You will likely want to use 🤗 Datasets with disaggregators.

pip install datasets

The snippet below loads the IMDB dataset from the Hugging Face Hub, and initializes a disaggregator for "pronoun" that will run on the IMDB dataset's "text" column. If you would like to run multiple disaggregations, you can pass a list to the Disaggregator constructor (e.g. Disaggregator(["pronoun", "sentiment"], column="text")). We then use the 🤗 Datasets map method to apply the disaggregation to the dataset.

from disaggregators import Disaggregator
from datasets import load_dataset

dataset = load_dataset("imdb", split="train")
disaggregator = Disaggregator("pronoun", column="text")

ds = dataset.map(disaggregator)  # New boolean columns are added for she/her, he/him, and they/them

The resulting dataset can now be used for data exploration and disaggregated model evaluation.

You can also run disaggregations on Pandas DataFrames with .apply and .merge:

from disaggregators import Disaggregator
import pandas as pd
df = pd.DataFrame({"text": ["They went to the park."]})

disaggregator = Disaggregator("pronoun", column="text")

new_cols = df.apply(disaggregator, axis=1)
df = pd.merge(df, pd.json_normalize(new_cols), left_index=True, right_index=True)

Available Disaggregation Modules

The following modules are currently available:

  • "age"
  • "gender"
  • "pronoun"
  • "religion"
  • "continent"

Note that disaggregators is in active development, and that these (and future) modules are subject to changing interfaces and implementations at any time before a 1.0.0 release.

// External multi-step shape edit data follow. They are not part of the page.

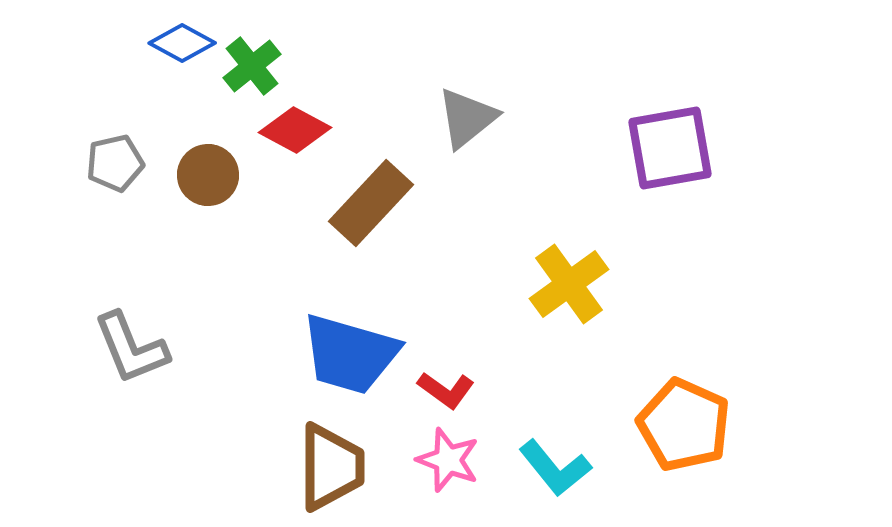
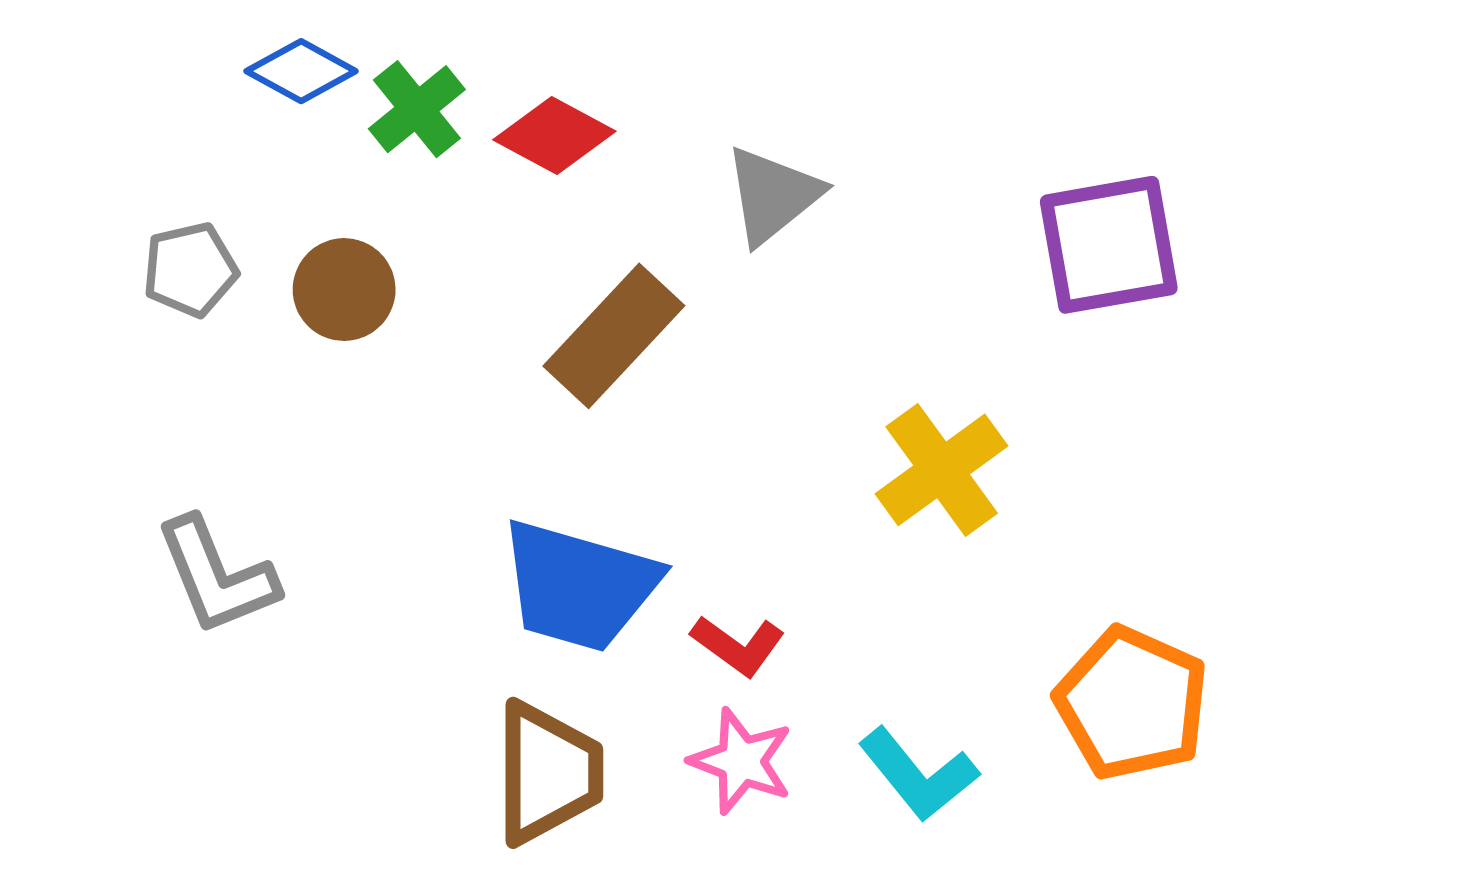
red diamond: (295, 130) -> (554, 136), moved

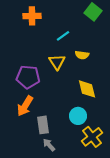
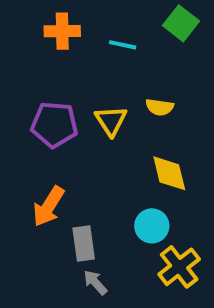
cyan line: (63, 36) -> (123, 45), moved, turned 48
purple pentagon: (28, 77) -> (54, 125), moved

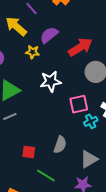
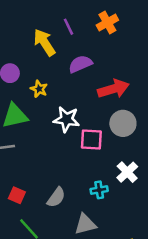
yellow star: (33, 52) -> (39, 89), moved
pink square: (79, 104) -> (91, 140), moved
cyan cross: (91, 121) -> (99, 190), moved

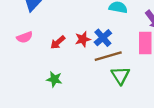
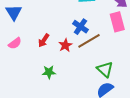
red star: (83, 39) -> (65, 45), moved
green triangle: (120, 75) -> (105, 69), moved

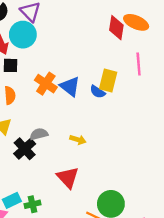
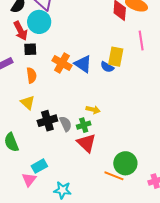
gray semicircle: (39, 134) -> (66, 124), moved, turned 84
black cross: (25, 149) -> (47, 121), turned 30
green cross: (33, 204) -> (84, 125), moved

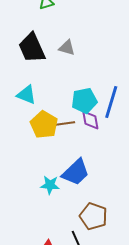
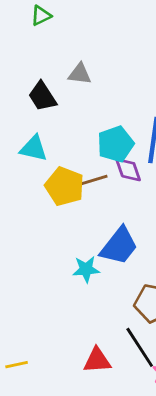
black trapezoid: (32, 48) -> (42, 96), moved, size x0.7

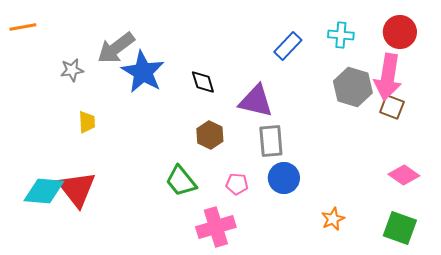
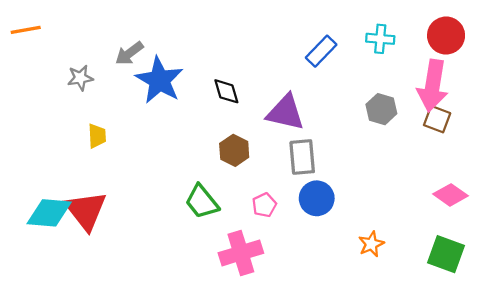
gray arrow: (116, 48) -> (129, 53), size x0.7
gray hexagon: (353, 87) -> (381, 109), moved, size x0.7
pink pentagon: (237, 184) -> (264, 205), turned -30

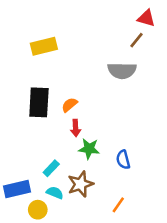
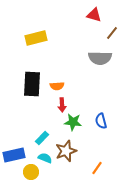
red triangle: (146, 18) -> (94, 15), moved
orange semicircle: (69, 105) -> (57, 86), turned -144
blue semicircle: (123, 160) -> (101, 121), moved

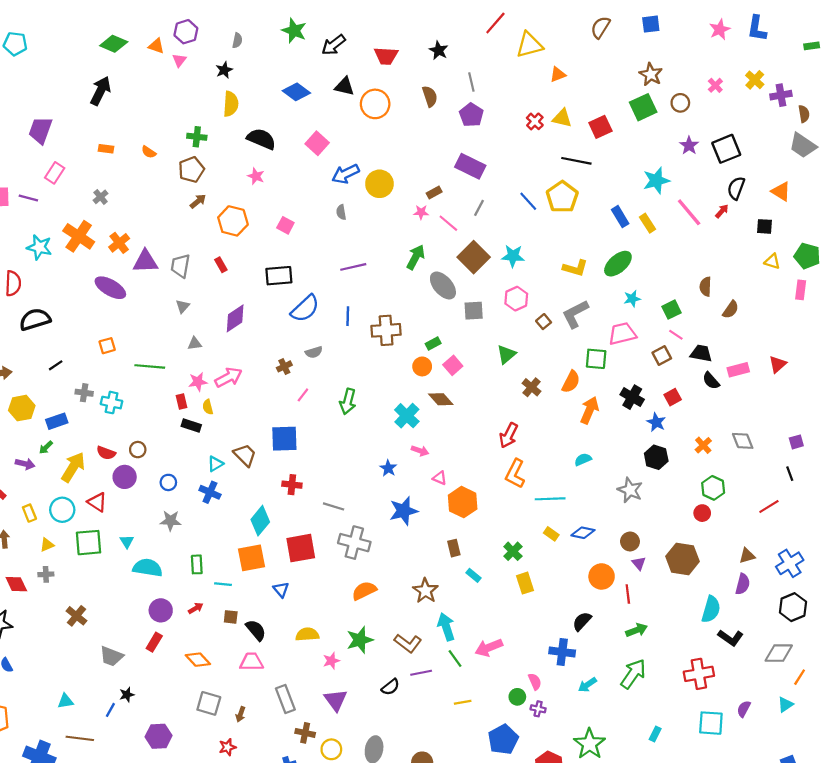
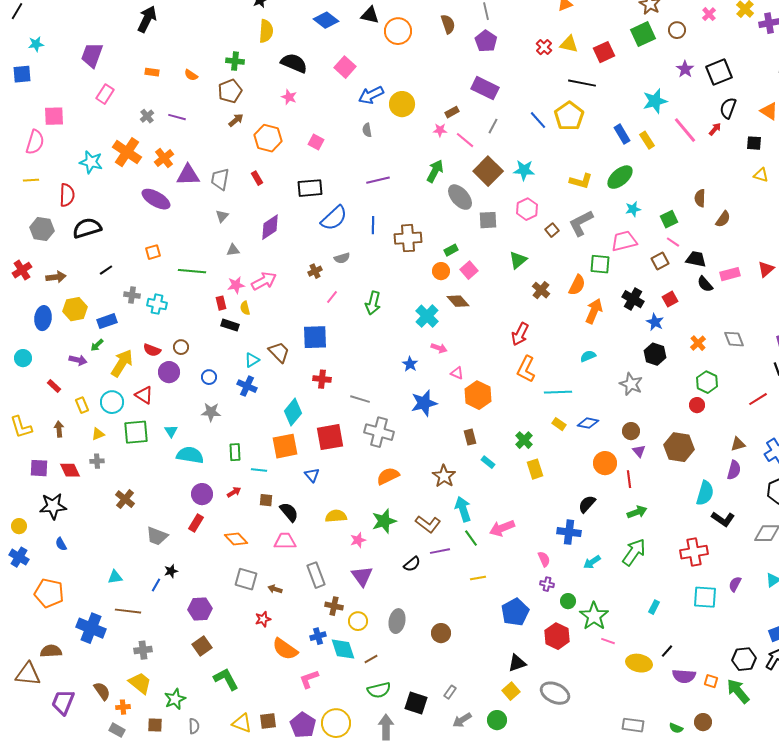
purple line: (28, 198) -> (177, 117), moved
green circle: (517, 697) -> (568, 601), moved
brown arrow: (241, 714) -> (275, 589), turned 88

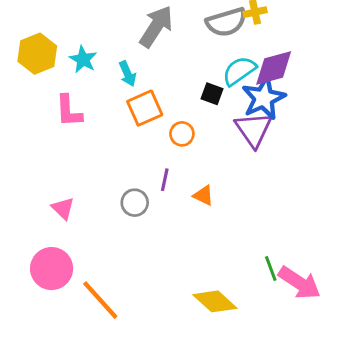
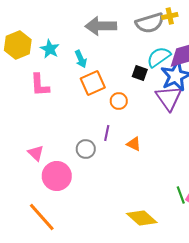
gray arrow: (156, 26) -> (101, 26), turned -124
pink circle: (52, 269) -> (57, 176), moved
orange line: (100, 300) -> (42, 217), moved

Each module provides its own method for overriding the default configuration, with the general interface documented below.

Module Configurations

Modules may make certain variables and functionality configurable. If you'd like to configure a module, import the module, its labels, and its config class. Then, override the labels and set the configuration as needed while instantiating the module. Once instantiated, you can pass the module to the Disaggregator. The example below shows this with the Age module.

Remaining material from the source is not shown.